◆ Task requirements
For the word "safaris", state how many lines of the records include it, with no other text.
========================
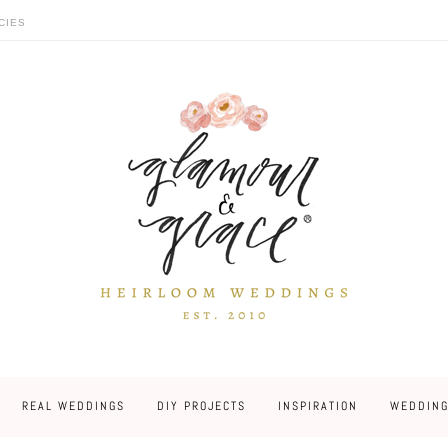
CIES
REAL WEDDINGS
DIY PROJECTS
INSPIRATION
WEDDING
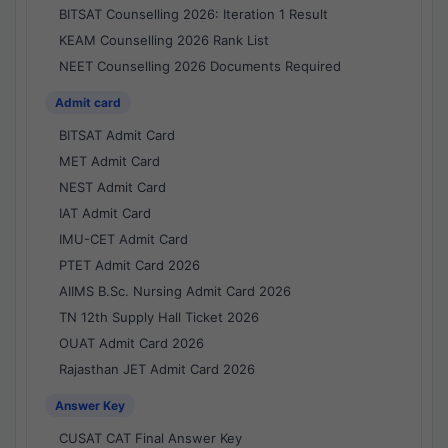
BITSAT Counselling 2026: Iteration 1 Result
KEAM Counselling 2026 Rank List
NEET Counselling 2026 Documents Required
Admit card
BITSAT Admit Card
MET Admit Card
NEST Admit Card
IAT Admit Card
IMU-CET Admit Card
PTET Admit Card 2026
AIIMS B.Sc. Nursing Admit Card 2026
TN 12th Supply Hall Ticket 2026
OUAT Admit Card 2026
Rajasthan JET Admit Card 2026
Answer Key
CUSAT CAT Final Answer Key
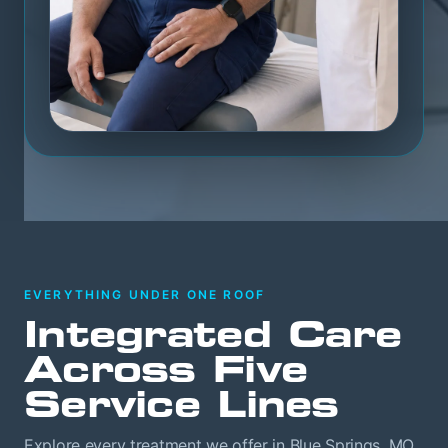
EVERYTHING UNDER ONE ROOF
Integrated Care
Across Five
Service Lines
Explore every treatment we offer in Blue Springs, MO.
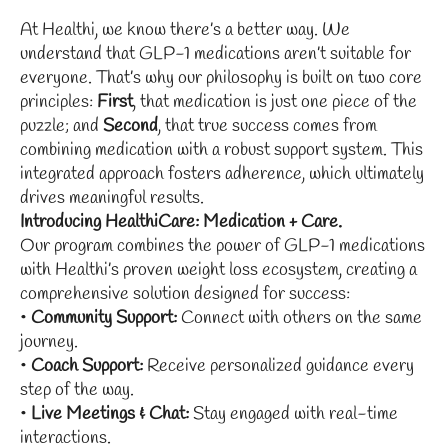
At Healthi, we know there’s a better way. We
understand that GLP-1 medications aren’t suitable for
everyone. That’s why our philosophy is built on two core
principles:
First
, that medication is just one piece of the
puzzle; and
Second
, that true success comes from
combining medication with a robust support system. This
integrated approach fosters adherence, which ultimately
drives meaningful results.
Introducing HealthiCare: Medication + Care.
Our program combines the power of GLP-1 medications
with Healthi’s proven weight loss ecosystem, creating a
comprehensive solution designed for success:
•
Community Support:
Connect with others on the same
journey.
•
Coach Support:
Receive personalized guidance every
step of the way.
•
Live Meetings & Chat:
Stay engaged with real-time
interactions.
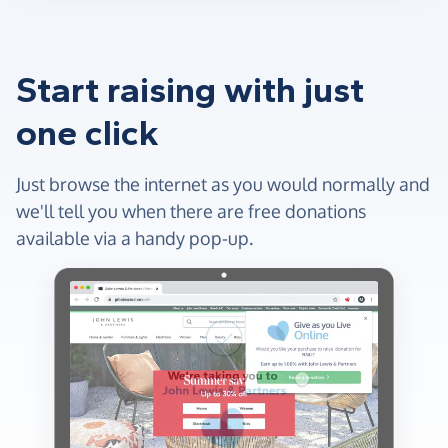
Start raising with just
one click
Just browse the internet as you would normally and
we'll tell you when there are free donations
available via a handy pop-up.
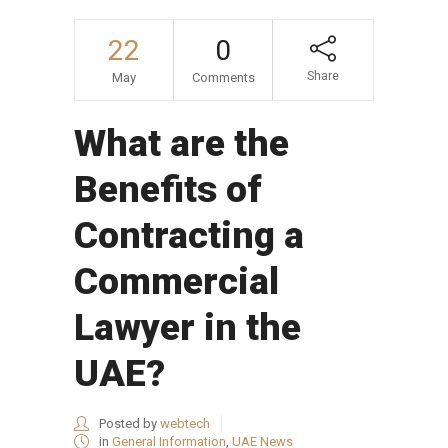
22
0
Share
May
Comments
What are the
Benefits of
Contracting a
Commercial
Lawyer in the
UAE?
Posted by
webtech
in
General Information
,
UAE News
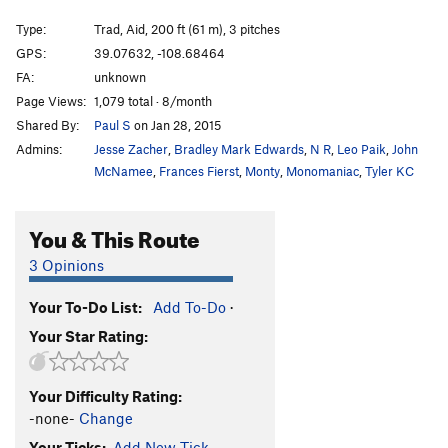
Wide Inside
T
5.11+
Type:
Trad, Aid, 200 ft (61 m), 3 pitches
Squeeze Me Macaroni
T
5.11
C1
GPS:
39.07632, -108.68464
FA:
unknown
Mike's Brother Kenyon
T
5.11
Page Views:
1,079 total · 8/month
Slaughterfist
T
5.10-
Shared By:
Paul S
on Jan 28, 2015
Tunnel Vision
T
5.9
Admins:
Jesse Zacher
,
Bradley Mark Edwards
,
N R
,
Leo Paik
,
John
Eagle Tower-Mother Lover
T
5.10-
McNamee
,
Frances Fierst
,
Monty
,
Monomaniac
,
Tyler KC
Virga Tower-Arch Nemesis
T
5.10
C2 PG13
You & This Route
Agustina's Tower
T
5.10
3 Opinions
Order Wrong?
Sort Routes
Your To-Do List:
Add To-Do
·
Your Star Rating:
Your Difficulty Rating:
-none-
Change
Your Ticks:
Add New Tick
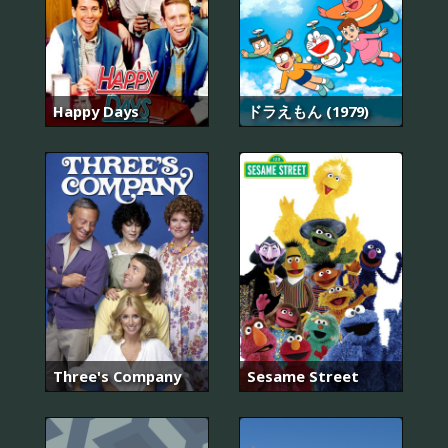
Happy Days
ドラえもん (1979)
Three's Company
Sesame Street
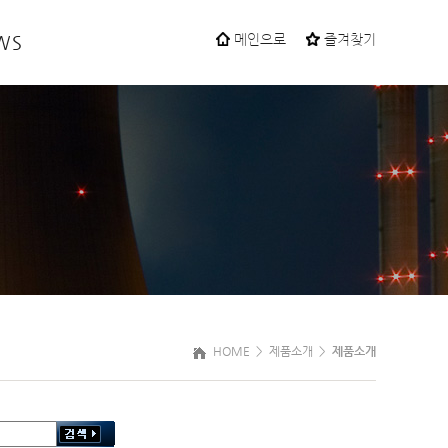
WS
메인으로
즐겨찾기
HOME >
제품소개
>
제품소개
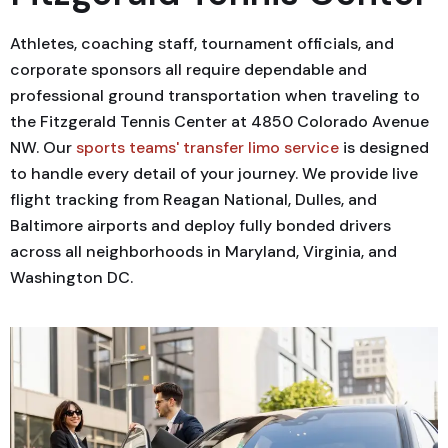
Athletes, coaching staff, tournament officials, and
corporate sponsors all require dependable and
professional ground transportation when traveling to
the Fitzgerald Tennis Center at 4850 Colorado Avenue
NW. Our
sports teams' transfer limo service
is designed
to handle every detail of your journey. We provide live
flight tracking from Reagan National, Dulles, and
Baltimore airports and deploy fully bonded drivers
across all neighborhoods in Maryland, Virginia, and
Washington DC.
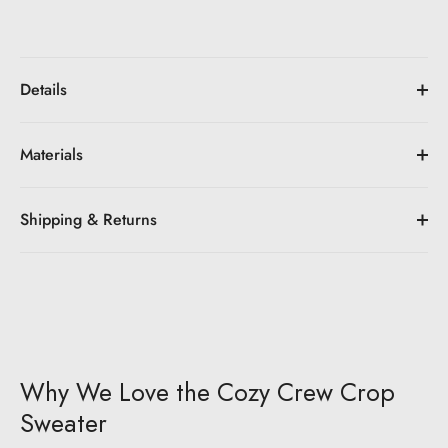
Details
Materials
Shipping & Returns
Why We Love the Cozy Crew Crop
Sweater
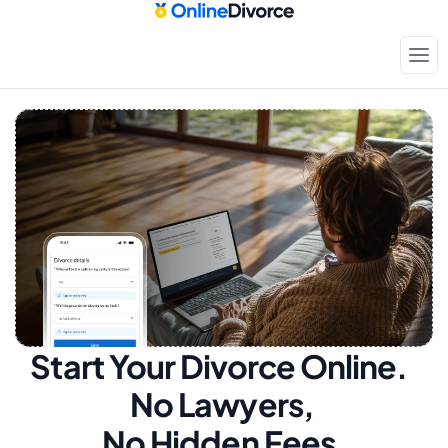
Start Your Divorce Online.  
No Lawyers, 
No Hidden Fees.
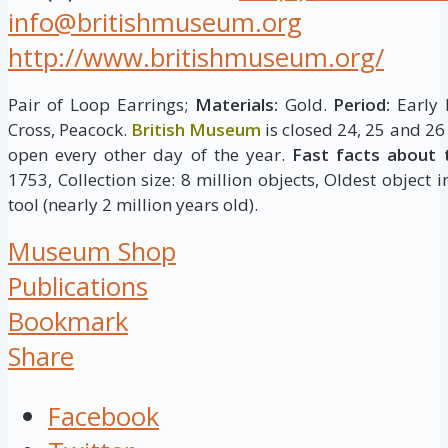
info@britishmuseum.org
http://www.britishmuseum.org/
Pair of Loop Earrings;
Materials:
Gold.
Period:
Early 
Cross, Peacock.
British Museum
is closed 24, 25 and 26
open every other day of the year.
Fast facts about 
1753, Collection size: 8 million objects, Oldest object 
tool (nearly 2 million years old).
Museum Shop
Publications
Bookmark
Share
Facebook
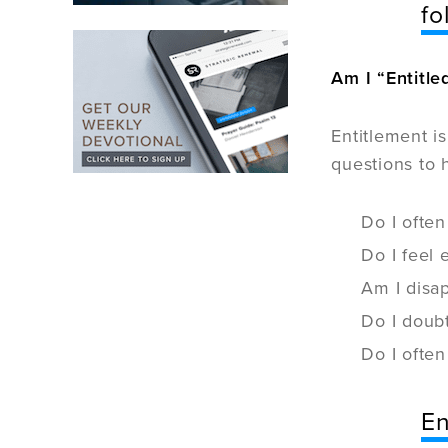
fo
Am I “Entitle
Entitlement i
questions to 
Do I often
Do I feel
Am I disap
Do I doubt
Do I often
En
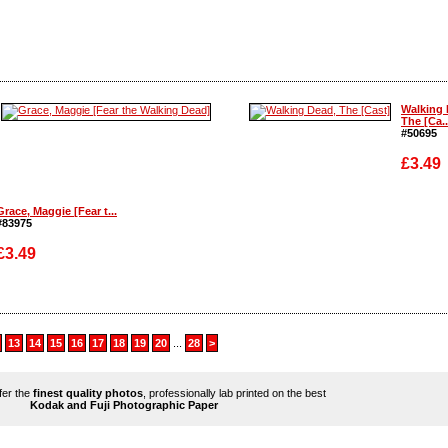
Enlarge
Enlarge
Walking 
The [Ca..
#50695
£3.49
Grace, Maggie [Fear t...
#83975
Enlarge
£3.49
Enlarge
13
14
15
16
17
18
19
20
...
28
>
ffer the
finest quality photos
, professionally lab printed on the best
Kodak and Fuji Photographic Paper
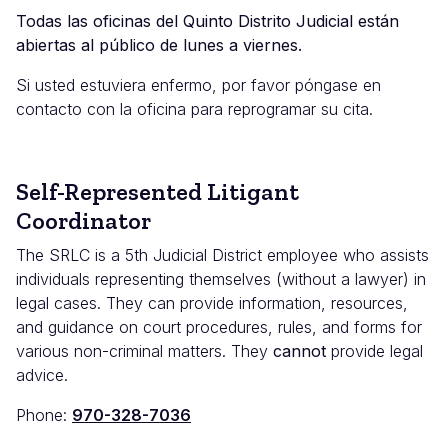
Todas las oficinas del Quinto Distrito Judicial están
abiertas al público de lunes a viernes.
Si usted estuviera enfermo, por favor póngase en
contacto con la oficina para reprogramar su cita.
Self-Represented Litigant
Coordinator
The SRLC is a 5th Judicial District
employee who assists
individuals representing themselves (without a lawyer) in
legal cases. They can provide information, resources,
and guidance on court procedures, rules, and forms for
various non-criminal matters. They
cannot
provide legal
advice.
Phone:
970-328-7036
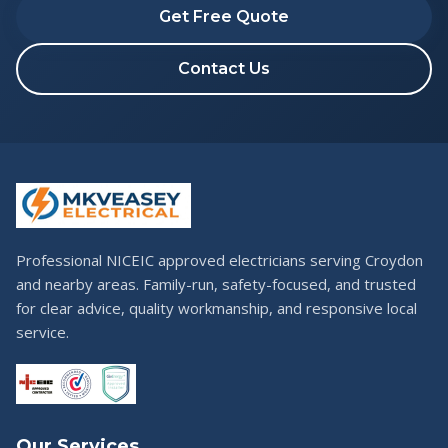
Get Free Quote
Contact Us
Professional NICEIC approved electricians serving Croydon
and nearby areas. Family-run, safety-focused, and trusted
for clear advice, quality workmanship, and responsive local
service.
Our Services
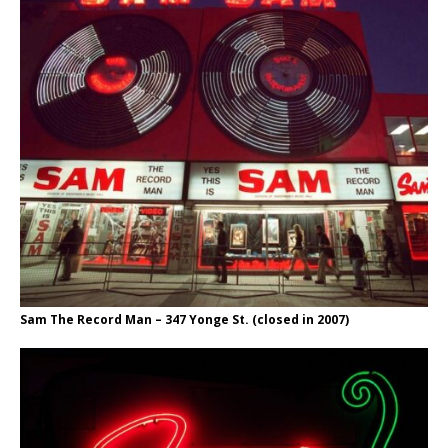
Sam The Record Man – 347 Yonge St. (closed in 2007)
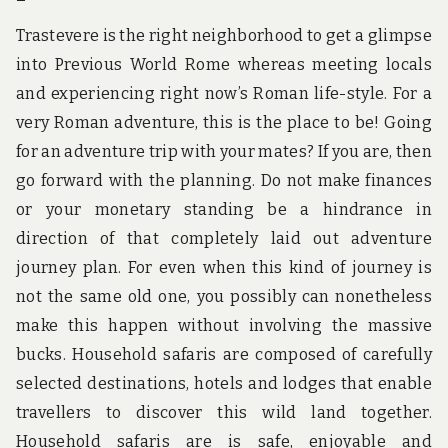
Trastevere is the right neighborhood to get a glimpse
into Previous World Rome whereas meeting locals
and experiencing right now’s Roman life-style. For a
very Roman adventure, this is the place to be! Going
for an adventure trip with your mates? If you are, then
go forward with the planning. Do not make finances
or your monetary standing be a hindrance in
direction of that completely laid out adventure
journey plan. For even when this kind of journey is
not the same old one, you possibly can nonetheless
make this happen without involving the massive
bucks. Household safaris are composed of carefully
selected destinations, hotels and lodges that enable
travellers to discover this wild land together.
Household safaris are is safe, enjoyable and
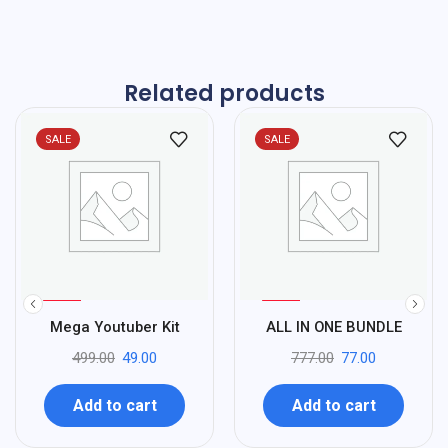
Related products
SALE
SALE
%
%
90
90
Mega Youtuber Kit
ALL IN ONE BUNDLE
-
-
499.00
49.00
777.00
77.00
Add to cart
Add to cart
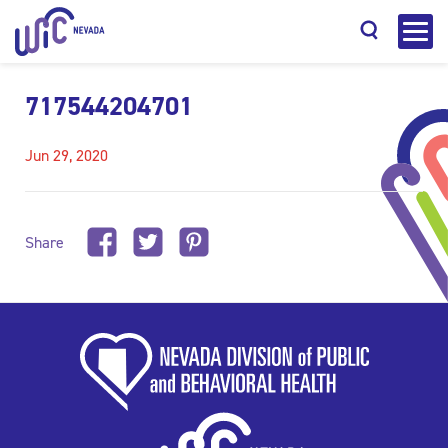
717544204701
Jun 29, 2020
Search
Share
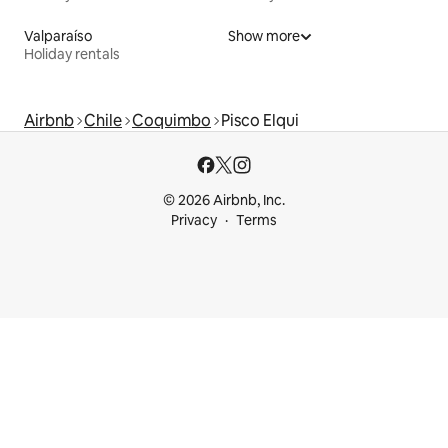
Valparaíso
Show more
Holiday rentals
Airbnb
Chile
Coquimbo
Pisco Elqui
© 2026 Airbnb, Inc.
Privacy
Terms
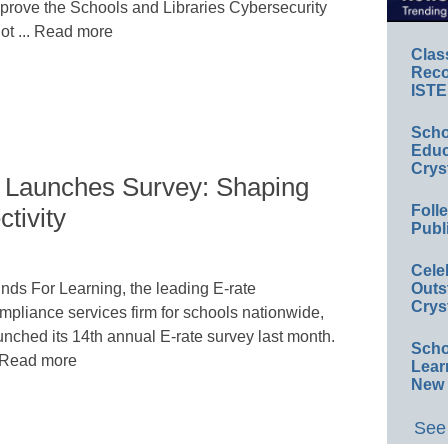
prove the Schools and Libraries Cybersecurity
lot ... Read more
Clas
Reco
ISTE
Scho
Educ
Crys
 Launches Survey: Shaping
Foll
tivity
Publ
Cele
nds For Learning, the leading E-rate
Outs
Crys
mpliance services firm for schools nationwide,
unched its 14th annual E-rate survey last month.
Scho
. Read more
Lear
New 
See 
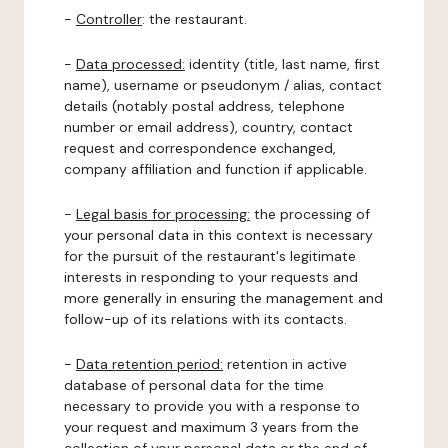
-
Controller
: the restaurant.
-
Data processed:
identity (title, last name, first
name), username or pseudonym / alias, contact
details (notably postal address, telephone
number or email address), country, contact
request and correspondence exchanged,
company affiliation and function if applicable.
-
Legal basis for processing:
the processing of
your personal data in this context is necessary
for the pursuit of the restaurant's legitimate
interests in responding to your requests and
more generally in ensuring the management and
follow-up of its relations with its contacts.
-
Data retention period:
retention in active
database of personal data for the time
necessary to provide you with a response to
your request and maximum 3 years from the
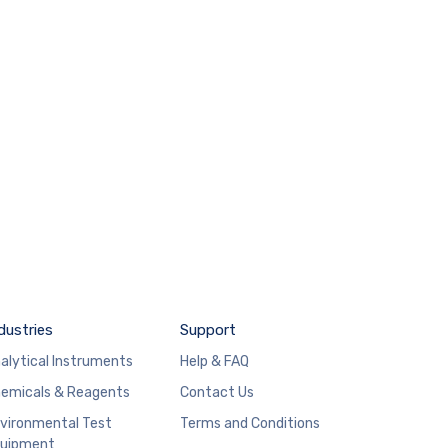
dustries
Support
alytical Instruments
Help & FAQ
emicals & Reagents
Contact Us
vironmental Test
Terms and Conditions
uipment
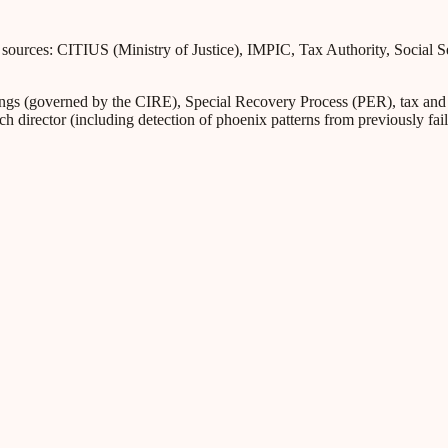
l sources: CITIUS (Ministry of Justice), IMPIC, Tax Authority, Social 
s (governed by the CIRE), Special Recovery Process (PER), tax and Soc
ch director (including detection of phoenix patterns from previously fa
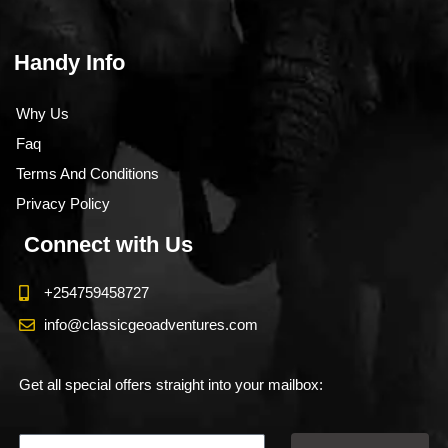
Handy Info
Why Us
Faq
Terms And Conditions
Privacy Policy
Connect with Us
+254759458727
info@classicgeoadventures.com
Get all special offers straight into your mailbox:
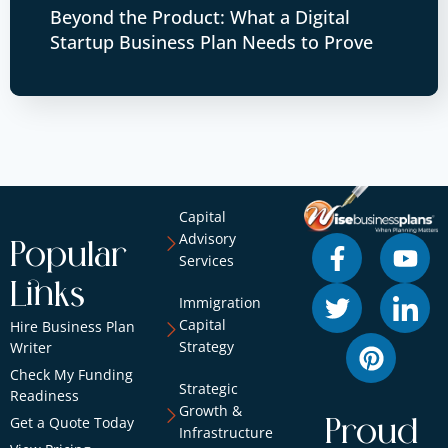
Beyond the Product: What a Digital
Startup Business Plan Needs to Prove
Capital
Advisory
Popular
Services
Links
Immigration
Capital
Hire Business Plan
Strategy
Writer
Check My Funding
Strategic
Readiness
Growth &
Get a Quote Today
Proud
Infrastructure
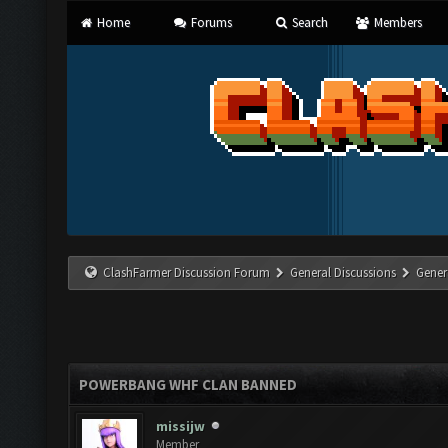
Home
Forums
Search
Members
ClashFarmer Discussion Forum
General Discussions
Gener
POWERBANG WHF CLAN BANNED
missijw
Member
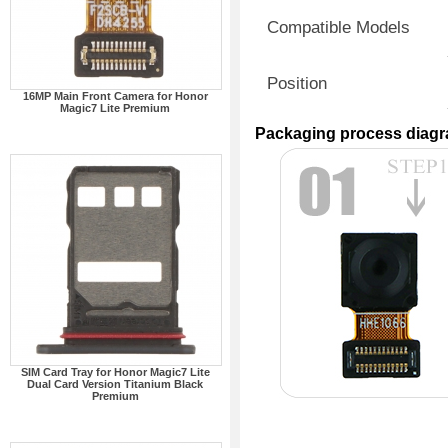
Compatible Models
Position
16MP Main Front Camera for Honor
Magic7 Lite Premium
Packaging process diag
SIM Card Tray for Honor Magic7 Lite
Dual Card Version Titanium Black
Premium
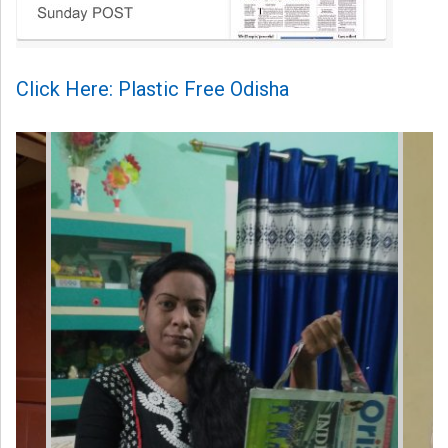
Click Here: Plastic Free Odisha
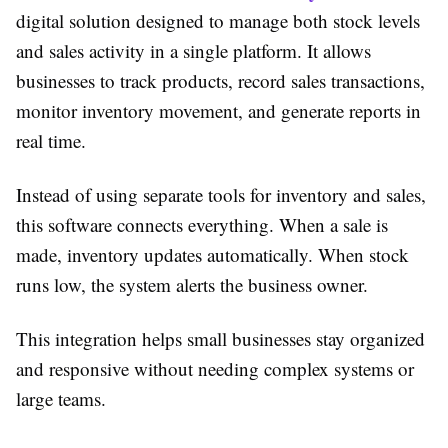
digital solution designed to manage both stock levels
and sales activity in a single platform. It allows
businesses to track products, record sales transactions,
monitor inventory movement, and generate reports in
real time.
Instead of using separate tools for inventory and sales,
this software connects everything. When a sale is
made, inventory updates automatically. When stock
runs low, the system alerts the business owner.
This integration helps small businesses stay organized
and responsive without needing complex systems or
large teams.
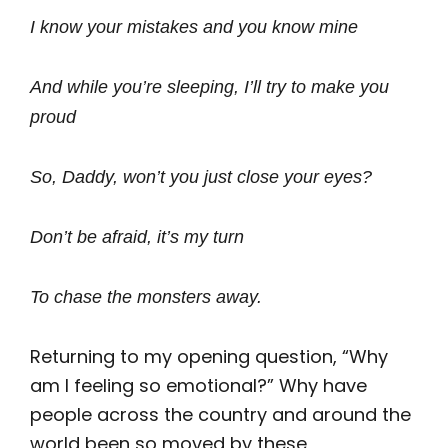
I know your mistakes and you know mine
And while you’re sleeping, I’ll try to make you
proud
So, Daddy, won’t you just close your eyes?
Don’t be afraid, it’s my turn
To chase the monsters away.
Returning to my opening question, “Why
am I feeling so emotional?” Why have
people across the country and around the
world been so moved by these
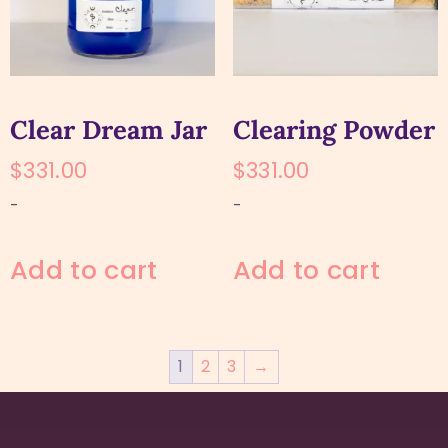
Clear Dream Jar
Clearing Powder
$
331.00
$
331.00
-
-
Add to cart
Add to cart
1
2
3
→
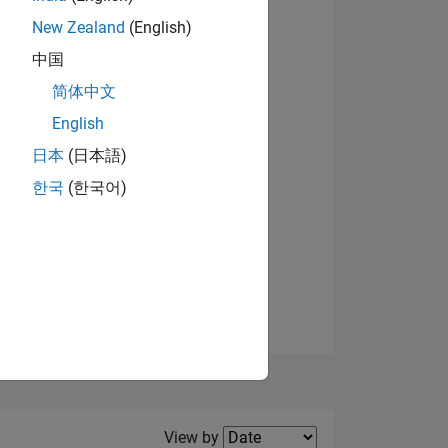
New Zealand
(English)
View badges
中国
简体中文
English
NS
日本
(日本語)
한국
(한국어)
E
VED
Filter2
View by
========================
◆ Response area
2